Decarbonizzazione dei settori “hard-to-abate”: la sfida di trasporti e cemento

di Carlotta Nicoletti

1 min, 24 sec

La transizione ecologica si scontra con barriere economiche e tecnologiche nei settori industriali più difficili da decarbonizzare

Decarbonizzazione dei settori “hard-to-abate”: la sfida di trasporti e cemento

Il ruolo chiave dei settori hard-to-abate – Trasporti pesanti e industria del cemento sono responsabili di una quota significativa delle emissioni globali di CO₂. Secondo il “Zero Carbon Technology Pathways Report” dell’Energy&Strategy del Politecnico di Milano, senza interventi mirati sarà impossibile raggiungere i target europei al 2030 e al 2050. Nel 2023, solo il trasporto pesante ha prodotto l’8% delle emissioni di CO₂ italiane, come riporta Ferpress. 
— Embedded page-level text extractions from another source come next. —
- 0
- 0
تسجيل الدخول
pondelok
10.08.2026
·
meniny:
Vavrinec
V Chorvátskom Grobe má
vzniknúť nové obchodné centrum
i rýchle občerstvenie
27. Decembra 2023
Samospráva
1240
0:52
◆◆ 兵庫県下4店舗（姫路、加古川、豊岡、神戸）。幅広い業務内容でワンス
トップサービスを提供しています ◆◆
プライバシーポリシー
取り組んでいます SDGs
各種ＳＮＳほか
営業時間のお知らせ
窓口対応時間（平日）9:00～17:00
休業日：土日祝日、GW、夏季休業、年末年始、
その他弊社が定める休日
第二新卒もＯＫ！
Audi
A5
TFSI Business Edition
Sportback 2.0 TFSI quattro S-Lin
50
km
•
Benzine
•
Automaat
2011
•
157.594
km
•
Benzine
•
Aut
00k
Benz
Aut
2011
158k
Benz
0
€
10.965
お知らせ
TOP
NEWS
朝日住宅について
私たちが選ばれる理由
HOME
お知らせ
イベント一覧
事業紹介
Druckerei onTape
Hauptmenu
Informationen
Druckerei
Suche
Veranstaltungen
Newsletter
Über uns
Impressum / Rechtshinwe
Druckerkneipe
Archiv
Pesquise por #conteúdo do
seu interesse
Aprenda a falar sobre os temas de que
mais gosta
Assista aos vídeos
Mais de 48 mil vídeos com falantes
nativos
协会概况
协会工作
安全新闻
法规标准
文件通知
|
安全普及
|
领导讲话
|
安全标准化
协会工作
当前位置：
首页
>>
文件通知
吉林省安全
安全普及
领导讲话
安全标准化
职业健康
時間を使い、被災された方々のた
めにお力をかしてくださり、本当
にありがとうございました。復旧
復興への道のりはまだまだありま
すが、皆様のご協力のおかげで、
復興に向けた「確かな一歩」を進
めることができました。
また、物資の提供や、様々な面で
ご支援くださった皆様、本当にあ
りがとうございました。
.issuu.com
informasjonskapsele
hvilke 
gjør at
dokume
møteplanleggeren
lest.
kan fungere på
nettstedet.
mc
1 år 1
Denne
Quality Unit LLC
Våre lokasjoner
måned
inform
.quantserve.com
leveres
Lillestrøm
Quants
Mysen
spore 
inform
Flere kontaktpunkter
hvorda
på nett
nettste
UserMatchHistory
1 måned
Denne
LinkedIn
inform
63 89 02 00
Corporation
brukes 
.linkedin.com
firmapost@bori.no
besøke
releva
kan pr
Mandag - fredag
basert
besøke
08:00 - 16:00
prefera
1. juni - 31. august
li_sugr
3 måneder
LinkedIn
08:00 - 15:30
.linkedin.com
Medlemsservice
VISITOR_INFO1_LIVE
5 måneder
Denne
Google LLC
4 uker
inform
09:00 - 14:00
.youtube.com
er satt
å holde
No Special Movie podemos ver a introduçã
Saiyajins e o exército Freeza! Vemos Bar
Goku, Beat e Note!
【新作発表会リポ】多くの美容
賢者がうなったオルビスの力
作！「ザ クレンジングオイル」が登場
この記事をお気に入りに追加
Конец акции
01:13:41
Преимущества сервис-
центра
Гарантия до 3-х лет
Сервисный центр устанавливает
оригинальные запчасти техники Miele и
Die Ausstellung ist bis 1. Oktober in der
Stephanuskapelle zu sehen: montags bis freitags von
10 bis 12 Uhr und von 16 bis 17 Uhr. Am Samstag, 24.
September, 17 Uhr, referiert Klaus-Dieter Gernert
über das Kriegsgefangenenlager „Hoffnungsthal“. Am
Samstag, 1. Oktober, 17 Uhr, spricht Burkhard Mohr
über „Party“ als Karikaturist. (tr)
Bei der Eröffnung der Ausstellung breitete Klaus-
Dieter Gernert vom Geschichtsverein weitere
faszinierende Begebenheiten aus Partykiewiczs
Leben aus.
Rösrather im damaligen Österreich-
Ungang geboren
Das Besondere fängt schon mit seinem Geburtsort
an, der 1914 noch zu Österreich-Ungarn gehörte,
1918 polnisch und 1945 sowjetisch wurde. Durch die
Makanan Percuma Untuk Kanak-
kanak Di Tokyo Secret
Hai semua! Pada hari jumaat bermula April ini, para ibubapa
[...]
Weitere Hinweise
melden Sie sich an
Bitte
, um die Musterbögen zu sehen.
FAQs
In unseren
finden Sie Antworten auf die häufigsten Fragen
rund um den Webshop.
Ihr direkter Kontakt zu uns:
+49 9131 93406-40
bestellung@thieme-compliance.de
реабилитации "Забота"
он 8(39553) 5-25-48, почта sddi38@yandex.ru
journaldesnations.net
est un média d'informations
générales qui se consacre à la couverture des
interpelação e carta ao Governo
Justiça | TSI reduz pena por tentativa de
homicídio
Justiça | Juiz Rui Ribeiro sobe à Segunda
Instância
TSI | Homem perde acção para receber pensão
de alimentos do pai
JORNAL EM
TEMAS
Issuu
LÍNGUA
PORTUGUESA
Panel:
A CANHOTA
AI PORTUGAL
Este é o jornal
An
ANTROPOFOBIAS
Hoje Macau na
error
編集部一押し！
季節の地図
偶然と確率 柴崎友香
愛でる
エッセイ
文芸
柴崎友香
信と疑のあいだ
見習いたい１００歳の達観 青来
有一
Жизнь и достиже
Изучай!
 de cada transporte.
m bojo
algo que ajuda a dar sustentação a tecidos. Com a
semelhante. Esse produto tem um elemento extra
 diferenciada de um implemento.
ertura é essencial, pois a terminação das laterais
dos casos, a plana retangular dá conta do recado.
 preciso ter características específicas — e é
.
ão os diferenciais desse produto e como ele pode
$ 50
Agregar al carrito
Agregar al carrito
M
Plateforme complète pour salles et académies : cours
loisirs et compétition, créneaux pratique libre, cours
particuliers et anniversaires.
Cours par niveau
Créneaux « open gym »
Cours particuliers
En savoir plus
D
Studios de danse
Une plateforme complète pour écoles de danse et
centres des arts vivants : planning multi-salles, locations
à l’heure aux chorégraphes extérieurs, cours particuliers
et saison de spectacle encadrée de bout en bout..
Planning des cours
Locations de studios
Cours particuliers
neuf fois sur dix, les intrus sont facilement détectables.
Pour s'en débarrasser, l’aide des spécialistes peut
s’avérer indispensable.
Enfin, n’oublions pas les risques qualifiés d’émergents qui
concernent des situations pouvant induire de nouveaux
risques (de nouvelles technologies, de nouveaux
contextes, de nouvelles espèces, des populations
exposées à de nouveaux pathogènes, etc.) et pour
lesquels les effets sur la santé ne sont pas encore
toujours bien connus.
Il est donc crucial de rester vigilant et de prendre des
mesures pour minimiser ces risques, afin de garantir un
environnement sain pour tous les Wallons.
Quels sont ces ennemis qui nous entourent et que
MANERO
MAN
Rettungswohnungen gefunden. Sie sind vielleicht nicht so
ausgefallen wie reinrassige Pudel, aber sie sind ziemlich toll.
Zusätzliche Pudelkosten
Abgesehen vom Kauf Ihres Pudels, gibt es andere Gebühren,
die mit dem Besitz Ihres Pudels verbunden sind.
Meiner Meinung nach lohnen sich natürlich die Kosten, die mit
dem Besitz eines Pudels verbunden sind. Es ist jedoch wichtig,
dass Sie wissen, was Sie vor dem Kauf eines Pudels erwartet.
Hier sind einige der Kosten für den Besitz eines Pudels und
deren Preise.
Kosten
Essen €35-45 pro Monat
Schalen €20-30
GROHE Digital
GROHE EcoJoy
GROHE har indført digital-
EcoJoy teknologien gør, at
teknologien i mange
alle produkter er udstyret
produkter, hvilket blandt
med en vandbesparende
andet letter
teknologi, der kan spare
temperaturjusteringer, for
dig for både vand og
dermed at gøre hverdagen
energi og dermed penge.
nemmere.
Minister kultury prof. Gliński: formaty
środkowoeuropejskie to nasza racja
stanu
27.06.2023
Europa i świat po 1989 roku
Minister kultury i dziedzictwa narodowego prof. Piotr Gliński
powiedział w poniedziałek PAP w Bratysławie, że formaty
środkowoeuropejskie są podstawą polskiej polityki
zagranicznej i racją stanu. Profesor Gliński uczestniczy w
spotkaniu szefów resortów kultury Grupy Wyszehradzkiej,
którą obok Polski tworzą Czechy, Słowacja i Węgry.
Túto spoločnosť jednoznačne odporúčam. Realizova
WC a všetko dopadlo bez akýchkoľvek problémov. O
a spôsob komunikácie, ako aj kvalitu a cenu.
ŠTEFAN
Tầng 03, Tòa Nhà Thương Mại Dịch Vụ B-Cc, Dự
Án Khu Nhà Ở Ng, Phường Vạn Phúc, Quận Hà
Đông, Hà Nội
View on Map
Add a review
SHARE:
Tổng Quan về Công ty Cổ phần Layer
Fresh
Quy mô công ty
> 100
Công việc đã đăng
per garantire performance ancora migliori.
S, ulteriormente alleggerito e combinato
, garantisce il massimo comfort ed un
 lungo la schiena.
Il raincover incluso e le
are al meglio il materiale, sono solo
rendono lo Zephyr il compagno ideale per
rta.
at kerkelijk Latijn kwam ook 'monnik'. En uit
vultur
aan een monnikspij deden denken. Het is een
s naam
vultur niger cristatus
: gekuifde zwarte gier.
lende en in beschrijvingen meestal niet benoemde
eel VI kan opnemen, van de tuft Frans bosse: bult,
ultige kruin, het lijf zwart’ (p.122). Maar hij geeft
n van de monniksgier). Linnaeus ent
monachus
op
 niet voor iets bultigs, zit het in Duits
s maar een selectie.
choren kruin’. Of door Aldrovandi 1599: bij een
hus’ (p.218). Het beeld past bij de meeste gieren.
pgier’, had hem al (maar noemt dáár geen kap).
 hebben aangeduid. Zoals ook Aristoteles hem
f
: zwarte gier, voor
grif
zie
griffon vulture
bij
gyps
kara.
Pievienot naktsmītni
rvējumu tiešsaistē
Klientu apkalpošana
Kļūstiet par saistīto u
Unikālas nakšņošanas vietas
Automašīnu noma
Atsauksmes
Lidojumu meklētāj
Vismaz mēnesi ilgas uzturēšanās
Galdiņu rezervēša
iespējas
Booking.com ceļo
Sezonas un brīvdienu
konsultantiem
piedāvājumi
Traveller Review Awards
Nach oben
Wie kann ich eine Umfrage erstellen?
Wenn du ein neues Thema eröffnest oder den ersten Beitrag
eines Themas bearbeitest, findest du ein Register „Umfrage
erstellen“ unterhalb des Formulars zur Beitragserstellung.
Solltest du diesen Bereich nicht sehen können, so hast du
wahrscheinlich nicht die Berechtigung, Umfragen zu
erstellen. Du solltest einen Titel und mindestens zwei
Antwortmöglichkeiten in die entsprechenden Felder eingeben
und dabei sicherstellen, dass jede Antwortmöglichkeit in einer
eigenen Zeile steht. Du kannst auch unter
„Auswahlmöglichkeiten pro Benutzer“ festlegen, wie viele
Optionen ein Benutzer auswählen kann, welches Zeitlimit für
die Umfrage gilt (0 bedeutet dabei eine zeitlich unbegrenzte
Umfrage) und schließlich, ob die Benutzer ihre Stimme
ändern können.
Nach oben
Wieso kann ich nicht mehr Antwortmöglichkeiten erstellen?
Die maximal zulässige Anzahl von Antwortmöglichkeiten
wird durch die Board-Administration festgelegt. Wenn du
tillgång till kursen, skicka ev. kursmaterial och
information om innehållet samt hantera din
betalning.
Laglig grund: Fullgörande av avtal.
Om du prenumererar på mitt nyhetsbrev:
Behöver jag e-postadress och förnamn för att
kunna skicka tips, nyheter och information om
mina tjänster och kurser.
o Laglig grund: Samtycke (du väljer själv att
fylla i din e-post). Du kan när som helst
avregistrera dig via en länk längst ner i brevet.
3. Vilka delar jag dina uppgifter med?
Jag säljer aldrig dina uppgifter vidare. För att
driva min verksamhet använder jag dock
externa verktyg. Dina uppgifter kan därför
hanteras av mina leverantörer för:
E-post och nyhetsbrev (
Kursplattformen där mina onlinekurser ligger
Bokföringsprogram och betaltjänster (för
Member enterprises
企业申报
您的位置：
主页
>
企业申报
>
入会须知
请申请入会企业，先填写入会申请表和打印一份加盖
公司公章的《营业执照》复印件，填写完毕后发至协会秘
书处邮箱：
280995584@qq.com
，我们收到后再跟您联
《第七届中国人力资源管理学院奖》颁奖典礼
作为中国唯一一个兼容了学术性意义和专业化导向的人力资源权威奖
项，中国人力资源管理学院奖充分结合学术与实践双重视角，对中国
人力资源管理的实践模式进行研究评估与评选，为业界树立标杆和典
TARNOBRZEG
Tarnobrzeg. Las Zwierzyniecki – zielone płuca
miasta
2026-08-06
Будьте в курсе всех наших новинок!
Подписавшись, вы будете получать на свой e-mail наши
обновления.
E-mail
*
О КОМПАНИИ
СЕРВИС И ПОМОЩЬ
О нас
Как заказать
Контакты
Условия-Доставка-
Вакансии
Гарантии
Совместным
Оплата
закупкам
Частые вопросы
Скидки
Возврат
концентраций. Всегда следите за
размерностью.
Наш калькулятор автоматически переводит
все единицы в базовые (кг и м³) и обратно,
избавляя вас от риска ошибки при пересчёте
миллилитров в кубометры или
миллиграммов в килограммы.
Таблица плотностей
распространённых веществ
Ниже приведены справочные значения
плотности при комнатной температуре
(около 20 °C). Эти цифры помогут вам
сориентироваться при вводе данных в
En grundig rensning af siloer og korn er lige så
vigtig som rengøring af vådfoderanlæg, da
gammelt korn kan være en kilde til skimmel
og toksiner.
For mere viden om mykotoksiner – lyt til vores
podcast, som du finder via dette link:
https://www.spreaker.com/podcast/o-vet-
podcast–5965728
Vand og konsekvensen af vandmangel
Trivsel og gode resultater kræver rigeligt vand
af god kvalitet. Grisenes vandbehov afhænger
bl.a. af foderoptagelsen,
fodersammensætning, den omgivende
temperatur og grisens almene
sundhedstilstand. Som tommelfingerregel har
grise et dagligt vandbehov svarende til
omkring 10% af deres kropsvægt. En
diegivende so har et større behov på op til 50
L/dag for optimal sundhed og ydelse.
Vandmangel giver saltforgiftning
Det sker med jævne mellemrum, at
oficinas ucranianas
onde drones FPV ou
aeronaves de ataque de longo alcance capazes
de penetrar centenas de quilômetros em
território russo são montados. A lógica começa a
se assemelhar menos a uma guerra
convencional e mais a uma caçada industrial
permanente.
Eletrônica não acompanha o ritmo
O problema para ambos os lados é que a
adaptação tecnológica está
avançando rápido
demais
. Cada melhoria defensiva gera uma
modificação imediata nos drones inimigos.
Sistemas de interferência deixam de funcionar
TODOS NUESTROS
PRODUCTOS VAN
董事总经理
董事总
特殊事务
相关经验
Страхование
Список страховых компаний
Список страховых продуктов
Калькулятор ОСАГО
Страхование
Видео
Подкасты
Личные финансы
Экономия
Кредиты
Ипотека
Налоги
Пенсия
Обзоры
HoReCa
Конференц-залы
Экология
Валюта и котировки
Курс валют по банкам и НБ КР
Barriere economiche e normative – I settori “hard-to-abate” affrontano ostacoli significativi: costi elevati delle tecnologie, infrastrutture inadeguate e un quadro normativo incerto. Per esempio, la cattura della CO₂ nel settore del cemento, essenziale per ridurre le emissioni, comporterebbe costi di produzione fino al 230% superiori rispetto agli attuali.

Trasporto pesante su gomma – Le soluzioni per decarbonizzare i camion includono carburanti sostenibili o veicoli elettrici. Tuttavia, il costo totale di proprietà (TCO) di un camion elettrico è ancora superiore del 57% rispetto a un diesel. “Nonostante le tecnologie disponibili, la quota di mercato di veicoli alternativi in Italia nel 2023 era solo del 2%”, osserva Davide Chiaroni, vicedirettore di E&S.

Cemento: una sfida complessa – Nel settore del cemento, la cattura e lo stoccaggio della CO₂ rappresentano soluzioni tecniche indispensabili ma economicamente insostenibili senza incentivi adeguati. Per attuare queste tecnologie entro il 2050, sarebbero necessari investimenti fino a 6,8 miliardi di euro in Italia.

Necessità di un cambio di passo – Le risorse attuali, come il fondo europeo per l’innovazione, sono insufficienti: solo il 2% dei finanziamenti è destinato a progetti italiani, contro il 12% della Germania. “Serve un maggiore sostegno per colmare il divario tra tecnologie disponibili e loro effettiva diffusione”, conclude Chiaroni.